Konflik di Timur Tengah meningkat pada hari Selasa, ketika Iran melancarkan serangan rudal balistik ke Israel setelah terbunuhnya pemimpin Hizbullah Hassan Nasrallah dan seorang komandan Iran di Lebanon.
Sebagian besar pasar Asia melemah pada hari Rabu, mengikuti penurunan di Wall Street semalam, karena investor khawatir terhadap meningkatnya ketegangan di Timur Tengah.
Roach mengatakan, saat ini tidak akan benar-benar diketahui ke mana arah pasar saat ini. Dia menambahkan bahwa konflik di Timur Tengah meningkatkan risiko inflasi pada saat bank sentral global mulai melonggarkan kebijakan moneter.
“Kita kemungkinan akan melihat peningkatan volatilitas yang signifikan dan pergerakan pasar yang berayun maju mundur secara signifikan,” kata Roach.
Dampak pasar minyak
Militer Israel mengatakan pasukannya mulai melancarkan serangan baru terhadap sasaran Hizbullah di Lebanon sebagai tanggapan atas serangan rudal Iran pada Selasa malam.
Kepala ekonom Santander Stephen Stanley mengatakan kita harus melihat apakah ada dampak jangka panjang terhadap inflasi, dan menambahkan bahwa pasar minyak akan lebih terpengaruh jika ketegangan meningkat.
Iran merupakan produsen terbesar ketiga di antara Organisasi Negara-negara Pengekspor Minyak (OPEC), yang memproduksi hampir 4 juta barel minyak per hari, menurut Administrasi Informasi Energi. Harga minyak melonjak lebih dari 5% setelah serangan rudal sebelum turun hingga kenaikan 2%.
Fluktuasi pasar
Kelvin Tai, kepala investasi regional di UBS Global Wealth Management, mengatakan apakah pasar terus bergerak menuju penghindaran risiko dalam jangka waktu yang lebih lama tergantung pada beberapa faktor utama, salah satunya adalah respons Israel terhadap serangan Iran.

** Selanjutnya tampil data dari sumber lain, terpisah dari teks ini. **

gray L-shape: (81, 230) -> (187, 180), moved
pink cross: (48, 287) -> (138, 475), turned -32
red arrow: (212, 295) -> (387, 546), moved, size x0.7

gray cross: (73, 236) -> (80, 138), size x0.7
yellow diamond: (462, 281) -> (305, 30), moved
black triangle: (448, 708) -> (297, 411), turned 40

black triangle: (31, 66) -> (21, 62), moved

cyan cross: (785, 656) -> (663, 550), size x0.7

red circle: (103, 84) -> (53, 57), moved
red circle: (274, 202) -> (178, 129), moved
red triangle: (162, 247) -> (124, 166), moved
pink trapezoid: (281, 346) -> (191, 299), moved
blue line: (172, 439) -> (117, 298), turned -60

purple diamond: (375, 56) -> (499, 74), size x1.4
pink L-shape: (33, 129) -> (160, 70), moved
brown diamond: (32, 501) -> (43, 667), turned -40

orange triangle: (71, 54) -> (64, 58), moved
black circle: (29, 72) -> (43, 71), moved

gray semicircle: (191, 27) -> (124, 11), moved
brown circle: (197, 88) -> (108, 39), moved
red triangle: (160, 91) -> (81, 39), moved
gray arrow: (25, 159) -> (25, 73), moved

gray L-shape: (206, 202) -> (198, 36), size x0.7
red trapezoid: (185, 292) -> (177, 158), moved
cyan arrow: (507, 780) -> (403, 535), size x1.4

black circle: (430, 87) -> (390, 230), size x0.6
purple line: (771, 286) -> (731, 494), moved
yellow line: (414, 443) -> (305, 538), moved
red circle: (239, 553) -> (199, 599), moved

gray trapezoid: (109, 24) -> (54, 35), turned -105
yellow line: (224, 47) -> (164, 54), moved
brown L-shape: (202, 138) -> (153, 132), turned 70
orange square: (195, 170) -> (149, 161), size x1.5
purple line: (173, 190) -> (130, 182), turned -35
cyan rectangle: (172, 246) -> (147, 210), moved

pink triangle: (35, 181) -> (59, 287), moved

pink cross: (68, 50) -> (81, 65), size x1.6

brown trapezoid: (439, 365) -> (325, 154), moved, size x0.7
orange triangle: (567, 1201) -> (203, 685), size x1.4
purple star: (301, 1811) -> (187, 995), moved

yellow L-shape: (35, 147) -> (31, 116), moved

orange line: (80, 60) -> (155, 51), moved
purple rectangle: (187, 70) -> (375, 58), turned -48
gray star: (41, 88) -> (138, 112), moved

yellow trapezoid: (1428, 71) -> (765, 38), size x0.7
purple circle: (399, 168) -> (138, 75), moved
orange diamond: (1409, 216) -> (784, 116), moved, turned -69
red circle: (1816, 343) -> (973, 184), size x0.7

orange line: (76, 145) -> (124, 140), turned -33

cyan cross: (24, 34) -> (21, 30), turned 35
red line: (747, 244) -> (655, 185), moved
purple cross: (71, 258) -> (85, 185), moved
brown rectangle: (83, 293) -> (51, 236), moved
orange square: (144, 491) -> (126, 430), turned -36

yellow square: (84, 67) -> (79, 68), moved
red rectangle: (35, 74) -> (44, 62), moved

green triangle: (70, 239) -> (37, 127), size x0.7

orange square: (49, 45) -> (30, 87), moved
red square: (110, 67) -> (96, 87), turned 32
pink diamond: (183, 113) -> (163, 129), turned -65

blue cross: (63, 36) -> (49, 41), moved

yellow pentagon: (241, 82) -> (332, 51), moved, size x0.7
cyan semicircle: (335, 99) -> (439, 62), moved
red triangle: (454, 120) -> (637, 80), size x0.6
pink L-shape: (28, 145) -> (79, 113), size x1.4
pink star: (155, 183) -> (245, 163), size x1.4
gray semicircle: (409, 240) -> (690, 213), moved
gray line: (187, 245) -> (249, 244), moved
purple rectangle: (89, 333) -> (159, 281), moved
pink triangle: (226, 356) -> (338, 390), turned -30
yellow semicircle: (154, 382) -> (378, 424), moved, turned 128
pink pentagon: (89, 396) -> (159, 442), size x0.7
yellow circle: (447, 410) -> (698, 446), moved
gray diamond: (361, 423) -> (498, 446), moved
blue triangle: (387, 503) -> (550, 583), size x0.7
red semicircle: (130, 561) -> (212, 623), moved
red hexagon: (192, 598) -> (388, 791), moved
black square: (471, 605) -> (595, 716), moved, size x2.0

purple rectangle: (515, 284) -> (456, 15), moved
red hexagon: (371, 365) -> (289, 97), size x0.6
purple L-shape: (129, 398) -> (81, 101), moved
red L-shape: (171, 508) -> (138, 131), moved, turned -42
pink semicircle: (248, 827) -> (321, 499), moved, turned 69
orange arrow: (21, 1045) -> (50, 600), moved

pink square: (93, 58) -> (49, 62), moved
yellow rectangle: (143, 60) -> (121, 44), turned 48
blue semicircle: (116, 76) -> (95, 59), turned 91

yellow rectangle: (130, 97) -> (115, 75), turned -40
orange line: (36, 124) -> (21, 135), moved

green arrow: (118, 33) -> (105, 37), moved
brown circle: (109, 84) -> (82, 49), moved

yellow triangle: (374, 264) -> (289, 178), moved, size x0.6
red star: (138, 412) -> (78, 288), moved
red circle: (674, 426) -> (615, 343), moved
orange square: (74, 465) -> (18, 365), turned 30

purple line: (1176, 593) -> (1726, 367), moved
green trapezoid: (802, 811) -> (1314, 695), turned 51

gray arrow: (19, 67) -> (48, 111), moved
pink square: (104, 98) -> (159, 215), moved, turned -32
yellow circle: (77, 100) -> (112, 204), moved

“Jika ini adalah respons yang terukur, tidak dirancang untuk menyakiti dan membunuh dalam skala besar...maka keadaan di Timur Tengah mungkin akan sedikit stabil...Anda tidak bisa membiarkan eskalasi ketakutan terhadap dampak regional berskala besar ini meningkat,” katanya.
Di sisi lain, Roach mengatakan eskalasi di Timur Tengah membawa risiko positif terhadap harga minyak dan inflasi. Dia menambahkan, bank sentral tentu harus berpikir dua kali sebelum melanjutkan jalur pelonggaran lebih lanjut.
Federal Reserve AS memperkirakan akan menurunkan suku bunga setengah poin lagi dalam dua pertemuan kebijakan berikutnya tahun ini, menurut dot chart bank sentral dari pertemuan bulan September.
Para pedagang juga menantikan data gaji AS pada hari Jumat untuk indikasi lebih lanjut mengenai keadaan perekonomian setelah penurunan suku bunga besar-besaran oleh Federal Reserve AS pada bulan September. Tingkat pengangguran yang lebih tinggi dari perkiraan mungkin mendorong The Fed untuk mempercepat siklus pelonggarannya untuk mencapai soft landing.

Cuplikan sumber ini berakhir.